Bienalin iklim değişikliği ve gıda güvensizliği gibi temalarla ilgilenen genç montaj sanatçıları, tohumlar ve kemikler gibi organik malzemelere daha fazla güvenme eğiliminde. Çalışmaları Los Angeles’ın şehir manzarasında hâlâ var olan yaban hayatının bolluğuna işaret ediyor. Ayrıca müzeler için bir zorluk olan böcekleri ve haşaratları da çekebilirler. Örneğin Maea, gösterinin açılmasından iki ay önce Hammer’a büyük bir kutu mısır koçanı, tohum ve ham madde teslim etmek zorunda kaldı; bu da gösterinin oksijenden yoksun kalmasına ve tüm yaşamın ölmesine neden oldu.

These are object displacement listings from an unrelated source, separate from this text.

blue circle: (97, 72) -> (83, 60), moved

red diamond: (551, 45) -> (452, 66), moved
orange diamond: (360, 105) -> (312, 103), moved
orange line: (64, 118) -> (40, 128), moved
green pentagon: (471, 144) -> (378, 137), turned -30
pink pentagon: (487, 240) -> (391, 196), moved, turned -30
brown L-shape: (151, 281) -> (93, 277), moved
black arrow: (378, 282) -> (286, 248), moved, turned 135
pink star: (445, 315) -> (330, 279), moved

Ayrıca “bitmiş” sanat eserinin gelişmesini, belki de sarkmasını veya sarkmasını bekliyor.


Dengesiz malzemeler aynı zamanda müzelerin bir araya getirilirken karşılaştıkları depolama ve koruma sorunlarına da yol açabilir. Kurt Schwitters gibi Dada büyüklerinden 20. yüzyıl boyunca sanatçılar Form, 1960’larda Fluxus’un kurucusu George Maciunas, Dieter Roth, Ed Kienholz ve Betye Saar.


Robinson, eserin kırılganlığından bahsediyor ve bunu müzedeki performanslarda gündeme getirecek. Thomas, elle çalıştırdığı bir makine olan, maddi bir asansörde asılı duran figüratif heykellerinden birini çalıştırdığı Çekiç’e haftalık geziler yapmayı planlıyor.

Anlatı Odyssey Manifesting Artistik Dreams’in kısaltması olan Göçebe, başka bir açıdan da savunmasızdır. Üç yıl önce yıkılan bu durum Moody’yi yoldan geçenlerin içeriyi “bir diorama gibi” görebilmesi için veranda için akrilik paneller tasarlamaya yöneltti. Giriş yapabilmek için Hammer ziyaretçilerinin planlanan saatlerde varmaları gerekmektedir. Bunu yaptıklarında Moody, hayallerindeki evi oluşturan özenle seçilmiş, zengin patinajlı malzemeler hakkındaki soruları yanıtlamak için hazır olacak. Hazır ol. Kendisinin de söylediği gibi, “Sıradan nesnelerin sıra dışı hikayeleri vardır.”